İlginç bir şekilde, konu işe geldiğinde farklı ülkelerde farklı öncelikler dile getiriliyor. Batı ülkelerinde iş/yaşam dengesi zihinlerin birinci sırasında yer alırken, Çin ve Malezya’da ”bir kariyer oluşturup beslemek” göreceli olarak daha önemli görülüyor. Aslında, araştırmamız orta kademe yöneticilerin üçte birinin iş ve kişisel zaman arasındaki dengeyi kurma mücadelesi verdiği için yıldığını gösterirken, bu ikilem Avustralya’da (yüzde 50), Birleşik Krallık’ta (yüzde 49), ABD’de (yüzde 41), İspanya’da (yüzde 41) ve Fransa’da (yüzde 39) daha keskin hissediliyor. Karşıt şekilde, dört yanıtlayıcıdan birinden daha azı Çin ve Malezya’da (sırasıyla yüzde 24 ve yüzde 23) bunu temel bir yıldırıcı olarak görüyor. Aynı zamanda, tüm yanıtlayanların yüzde 35’i net kariyer patikalarının yetersizliği nedeniyle yılgınlık yaşarken, bu engel Çin (yüzde 49) ve Malezya’da (yüzde 47) çok daha yaygın. Kariyer patikası mücadelesi, Almanya (yüzde 15) ve ABD (yüzde 29) gibi ülkelerde daha az hissediliyor gibi görünüyor.
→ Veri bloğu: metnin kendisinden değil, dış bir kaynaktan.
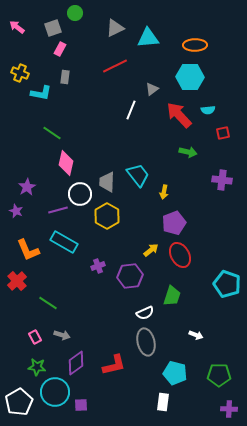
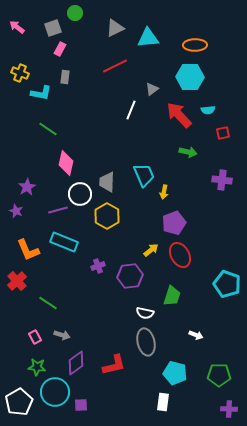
green line at (52, 133): moved 4 px left, 4 px up
cyan trapezoid at (138, 175): moved 6 px right; rotated 15 degrees clockwise
cyan rectangle at (64, 242): rotated 8 degrees counterclockwise
white semicircle at (145, 313): rotated 36 degrees clockwise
Orta kademe yöneticiler değişiklik arıyor

Orta kademe yöneticiler araştırmamız ülkelere özel bazı farklılıkları ortaya koysa da, tüm dünyada geçerli olan bir konu var: Pek çok orta kademe yönetici, gerginlik ve hoşnutsuzluk oranlarının bu kadar yüksek olması nedeniyle değişiklik arıyor. Aslında, tüm yanıtlayanların yüzde 43’ü farklı bir şirkette yeni bir göreve başlamayı düşüneceklerini söylüyor. Birleşik Krallık ve Avustralya, başka bir iş düşünen en yüksek orta kademe yönetici oranına sahip (her biri yüzde 60). Fransız yanıtlayıcılar ise iş değiştirmek konusunda göreceli olarak daha az meyilli. (yüzde 27).

Yanıtlayanların yaklaşık dörtte biri tatminsizliklerini bir üst seviyeye çıkararak aktif olarak yeni iş arıyor. Daha spesifik olmak gerekirse, yanıtlayanların yüzde 23’ü hali hazırda yeni bir şirkette yeni bir iş arıyor. Bu konuda en yüksek oran Malezya’da. (yüzde 43). Hali hazırda iş arayanların yüzde 25’i temel güdülerinin “mevcut işlerinde ilerleme fırsatı olmaması” olduğunu, yüzde 22’si “bir başka işte daha iyi koşullara sahip olmak” olduğunu, yüzde 20’si ise “daha iyi ücret ve yararlar” umduklarını belirtiyor.

Organizasyonlar için uygulamalar

Peki tüm bunlar, yüksek performans mücadelesi veren tepe yöneticiler için ne anlama geliyor? Orta kademe yöneticilerin yılgınlıklarını göz ardı eden şirketler için bu verilerin doğurduğu pek çok sonuç var ve hiçbiri olumlu değil.

Elbette en kesini orta kademe yöneticilerin organizasyonu terk edebileceği… Şirketler eğer harekete geçmezse, kritik çekirdeklerinin büyük parçalarını kaybedebilir: Bunlar, stratejik yönergeleri, yüksek performans yaratan iş süreçlerine ve kararlara dönüştüren yöneticilerdir. Ve orta kademe yöneticiler ayrıldıkça, onlarla birlikle yılların kritik bilgileri de gider. Kendilerinin yerine geçen kişiler işin pek çok yönü ve şirkette ”işin nasıl yapıldığı” konusunda karanlıkta kalır. Bu tür bilgileri yeni işe girenlere aktarmak yıllar alabilir.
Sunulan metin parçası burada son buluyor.